If anyone is interested in a fun toy-program to learn Temporal Difference Learning on, the game 2048 is amenable to the approach - in fact it gives the best current results of any current AIs.

It uses the N-tuple technique - an instructive paper describing N-tuples and TDL applies to 2048 is here: https://arxiv.org/ftp/arxiv/papers/1606/1606.07374.pdf

An alternative project would be a game like "connect-4", which is amenable to the same approach.

jrx · on Sept 6, 2018

I’d be very interested to hear for which similar problems (games, control problems) reinforcement learning is not the best approach (there exists other, qualitatively better method£. We hear a lot about success stories but not a lot about limitations of RL

clickok · on Sept 6, 2018

There are a couple of places where RL/Evolutionary Methods/Something Else are jockeying for the top of the leaderboards, but usually if one technique succeeds over the others it just means that someone's put a lot of work into that one particular approach.

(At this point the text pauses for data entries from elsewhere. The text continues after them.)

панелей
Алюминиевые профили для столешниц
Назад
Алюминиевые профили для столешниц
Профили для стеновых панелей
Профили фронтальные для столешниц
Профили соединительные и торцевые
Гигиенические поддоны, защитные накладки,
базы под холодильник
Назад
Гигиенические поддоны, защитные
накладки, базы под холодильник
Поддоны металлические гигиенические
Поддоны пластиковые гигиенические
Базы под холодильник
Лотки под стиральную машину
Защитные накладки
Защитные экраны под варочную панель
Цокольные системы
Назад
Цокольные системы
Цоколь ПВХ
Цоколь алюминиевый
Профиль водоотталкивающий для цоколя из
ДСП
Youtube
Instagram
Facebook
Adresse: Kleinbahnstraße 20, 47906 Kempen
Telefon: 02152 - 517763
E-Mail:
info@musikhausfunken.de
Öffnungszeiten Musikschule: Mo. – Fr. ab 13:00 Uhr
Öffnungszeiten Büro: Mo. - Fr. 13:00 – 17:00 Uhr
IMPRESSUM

Anecdotally, I've heard about some optimization problems that should be a good fit for dynamic programming or reinforcement learning where it turns out they actually don't seem to work as desired.

For example, optimizing elevator policy: an agent controlling an elevator wants to achieve high throughput of passengers while also minimizing the wait-time of each individual. We want people to get to their floor quickly but also want to avoid having any individual wait for an excessively long period of time. The agent can only observe information about the buttons pressed on each floor, although it gets a reward like that reflects our desiderata[1]. As it turns out, most elevators are not running some sort of cool machine optimized policy, but rather something hand-coded.

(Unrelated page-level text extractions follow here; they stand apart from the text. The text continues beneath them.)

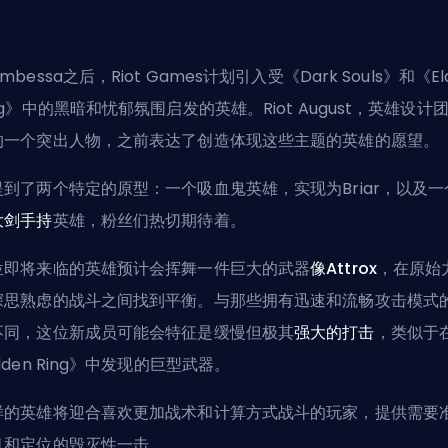
mbessa之后，Riot Games计划引入受《Dark Souls》和《El
ing》中的黑暗和忧郁氛围启发的英雄。
Riot August
，英雄设计
的一个突出人物，之前表达了创造体现这些主题的英雄的愿望。
提到了两个特定的原型：一个吸血鬼英雄，实现为
Briar
，以及一
大剑手持
英雄，粉丝们热切期待着。
位即将来临的英雄预计会挥舞一件巨大的武器
像Attrox
，在原始
深思熟虑的战斗之间找到平衡。与那些拥有迅速和流畅攻击模式
不同，这位新成员可能会特征是缓慢但极其
强大的打击
，类似于
lden Ring》中发现的巨型武器。
样的英雄将迎合喜欢更加战术和计算方式战斗的玩家，提供需要
机和定位的毁灭性一击。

This is not for lack of opportunity, either-- apparently, some researchers pitched Otis on this in the 90s, and it didn't work as well as what they already had, despite this looking like a case where theory should match reality. Why this is, I don't know, but it might come down to the fact that there's really a lot more to a "pleasant elevator experience" than might be assumed (or modeled by the reward function), or perhaps the hand coded policy incorporates background knowledge about human vertical locomotion unavailable to a machine.

-----

1. Maybe something `R_{t} = Transporting(t) - ∑ Waiting(i, t)`, meaning something like "number of people currently being transported minus the people who are waiting times how long they've been waiting for".

hhmc · on Sept 7, 2018

Or perhaps those researchers in the 90s just whiffed?

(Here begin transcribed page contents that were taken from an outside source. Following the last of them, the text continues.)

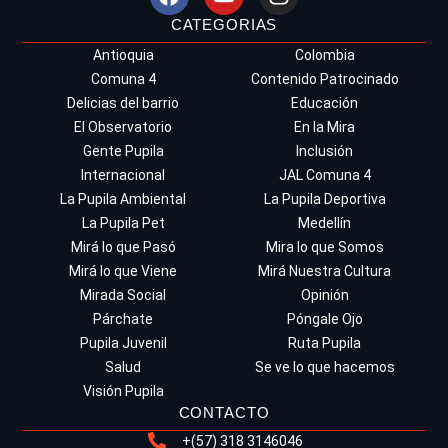
CATEGORIAS
Antioquia
Colombia
Comuna 4
Contenido Patrocinado
Delicias del barrio
Educación
El Observatorio
En la Mira
Gente Pupila
Inclusión
Internacional
JAL Comuna 4
La Pupila Ambiental
La Pupila Deportiva
La Pupila Pet
Medellín
Mirá lo que Pasó
Mira lo que Somos
Mirá lo que Viene
Mirá Nuestra Cultura
Mirada Social
Opinión
Párchate
Póngale Ojo
Pupila Juvenil
Ruta Pupila
Salud
Se ve lo que hacemos
Visión Pupila
CONTACTO
+(57) 318 3146046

It's ostensibly the case for other RL problems that we've only recently crossed some compute power viability threshold. Maybe contemporary researchers with contemporary compute power would have better luck?

tnecniv · on Sept 6, 2018

One class of examples would be problems where probing the environment is expensive. In many robotics applications, this can be tricky because the robot might break or not return to a suitable initial condition without human oversight. Moreover, the physical experiment can relatively slow so little data is generated, and what is generated may not generalize well. That being said, how to overcome these challenges is a very active research topic in the community.

hhmc · on Sept 6, 2018

It probably depends on how you define "best approach".

For example in chess - sure, alphazero is better than stockfish - but stockfish is "good enough" (100s of elo better than the best human), without the cpu-cycle cost of alphazero.